Confident Approximate Policy Iteration for Efficient Local Planning in $q^\pi$-realizable MDPs

TL;DR

This paper introduces Confident Approximate Policy Iteration (CAPI), a new algorithm that improves error bounds and query complexity for local planning in MDPs with linear value-function approximation, while maintaining stationary policies.

Contribution

The paper proposes CAPI, a variant of API with linear error scaling and stationary policies, and applies it to local planning with simulator access and linear function approximation.

Findings

CAPI achieves an error bound scaling linearly with horizon and approximation error.

The planning algorithm outputs an approximately optimal policy with near-optimal query complexity.

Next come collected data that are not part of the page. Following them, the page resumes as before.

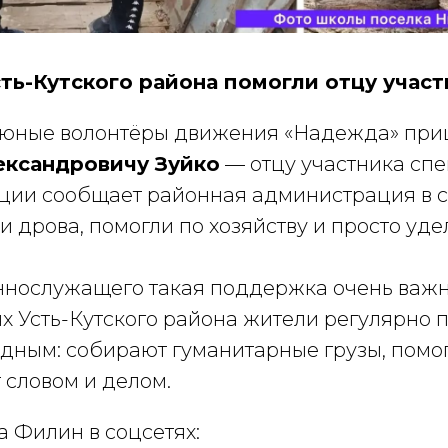
ть-Кутского района помогли отцу учас
 юные волонтёры движения «Надежда» пр
ксандровичу Зуйко
— отцу участника сп
ации
сообщает районная администрация в с
 дрова, помогли по хозяйству и просто уде
ннослужащего такая поддержка очень важн
ях Усть-Кутского района жители регулярно 
одным: собирают гуманитарные грузы, помог
словом и делом.
 Филин в соцсетях: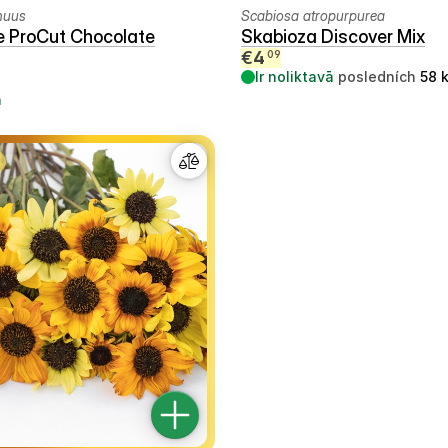
nuus
Scabiosa atropurpurea
e ProCut Chocolate
Skabioza Discover Mix
€
4
09
Ir noliktavā
posledních
58
ā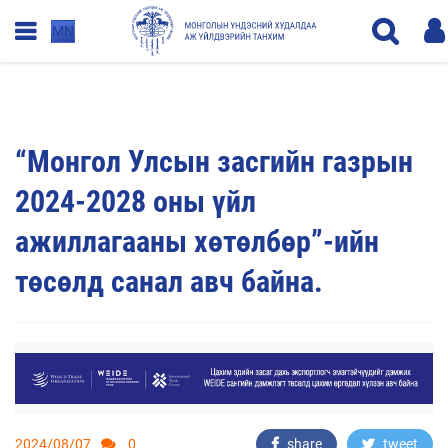
MN
“Монгол Улсын засгийн газрын
2024-2028 оны үйл
ажиллагааны хөтөлбөр”-ийн
төсөлд санал авч байна.
2024/08/07
0
share
tweet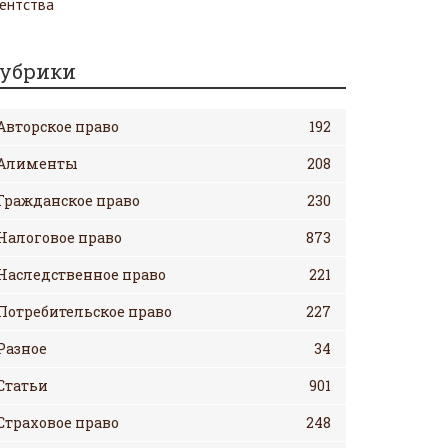
убрики
Авторское право
192
Алименты
208
Гражданское право
230
Налоговое право
873
Наследственное право
221
Потребительское право
227
Разное
34
Статьи
901
Страховое право
248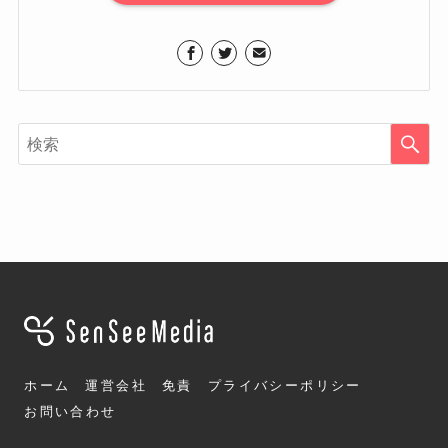
ホーム
運営会社
免責
プライバシーポリシー
お問い合わせ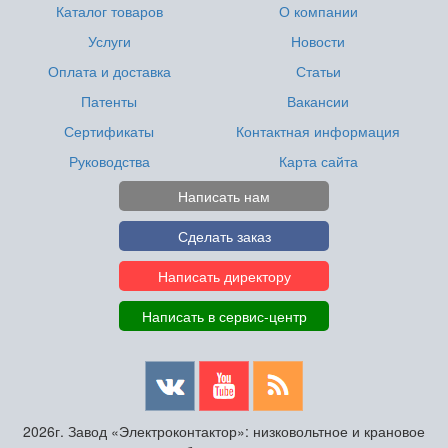
Каталог товаров
О компании
Услуги
Новости
Оплата и доставка
Статьи
Патенты
Вакансии
Сертификаты
Контактная информация
Руководства
Карта сайта
Написать нам
Сделать заказ
Написать директору
Написать в сервис-центр
2026г. Завод «Электроконтактор»: низковольтное и крановое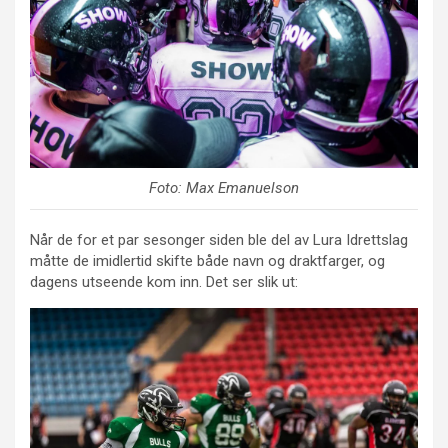
Foto: Max Emanuelson
Når de for et par sesonger siden ble del av Lura Idrettslag
måtte de imidlertid skifte både navn og draktfarger, og
dagens utseende kom inn. Det ser slik ut: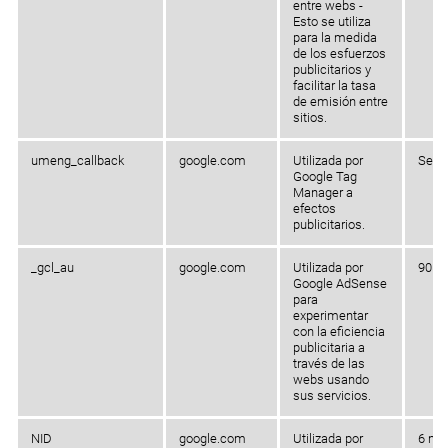
entre webs -
Esto se utiliza
para la medida
de los esfuerzos
publicitarios y
facilitar la tasa
de emisión entre
sitios.
umeng_callback
google.com
Utilizada por
Sesi
Google Tag
Manager a
efectos
publicitarios.
_gcl_au
google.com
Utilizada por
90 dí
Google AdSense
para
experimentar
con la eficiencia
publicitaria a
través de las
webs usando
sus servicios.
NID
google.com
Utilizada por
6 me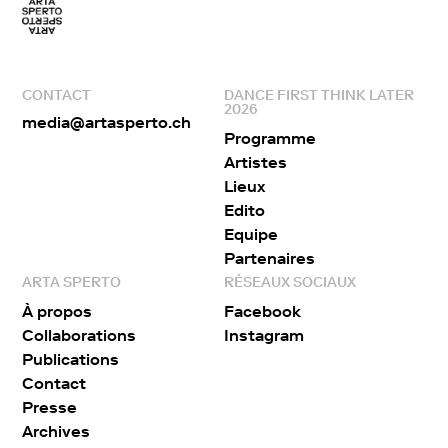
CONTACT
DANCE FIRST THINK LATER
2026
media@artasperto.ch
Programme
Artistes
Lieux
Edito
Equipe
Partenaires
ARTA SPERTO
RÉSEAUX SOCIAUX
À propos
Facebook
Collaborations
Instagram
Publications
Contact
Presse
Archives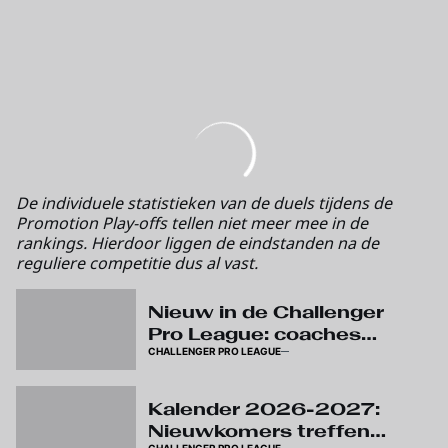
De individuele statistieken van de duels tijdens de
Promotion Play-offs tellen niet meer mee in de
rankings. Hierdoor liggen de eindstanden na de
reguliere competitie dus al vast.
Nieuw in de Challenger
Pro League: coaches
CHALLENGER PRO LEAGUE
krijgen video challenges
Kalender 2026-2027:
Nieuwkomers treffen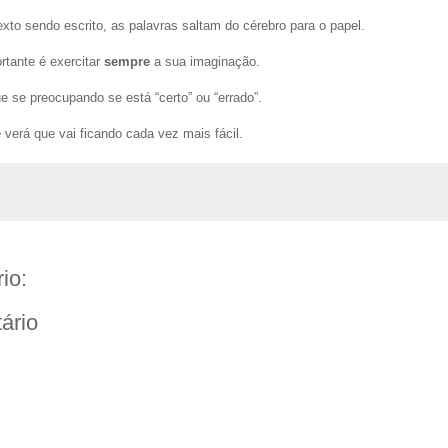
o sendo escrito, as palavras saltam do cérebro para o papel.
rtante é exercitar
sempre
a sua imaginação.
ue se preocupando se está “certo” ou “errado”.
verá que vai ficando cada vez mais fácil.
io:
ário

The query complexity is tight in all parameters except the horizon.

Abstract

We consider approximate dynamic programming in $\gamma$-discounted Markov decision processes and apply it to approximate planning with linear value-function approximation. Our first contribution is a new variant of Approximate Policy Iteration (API), called Confident Approximate Policy Iteration (CAPI), which computes a deterministic stationary policy with an optimal error bound scaling linearly with the product of the effective horizon $H$ and the worst-case approximation error $\epsilon$ of the action-value functions of stationary policies. This improvement over API (whose error scales with $H^2$) comes at the price of an $H$-fold increase in memory cost. Unlike Scherrer and Lesner [2012], who recommended computing a non-stationary policy to achieve a similar improvement (with the same memory overhead), we are able to stick to stationary policies. This allows for our second contribution, the application of CAPI to planning with local access to a simulator and $d$-dimensional linear function approximation. As such, we design a planning algorithm that applies CAPI to obtain a sequence of policies with successively refined accuracies on a dynamically evolving set of states. The algorithm outputs an $\tilde O(\sqrt{d}H\epsilon)$-optimal policy after issuing $\tilde O(dH^4/\epsilon^2)$ queries to the simulator, simultaneously achieving the optimal accuracy bound and the best known query complexity bound, while earlier algorithms in the literature achieve only one of them. This query complexity is shown to be tight in all parameters except $H$. These improvements come at the expense of a mild (polynomial) increase in memory and computational costs of both the algorithm and its output policy.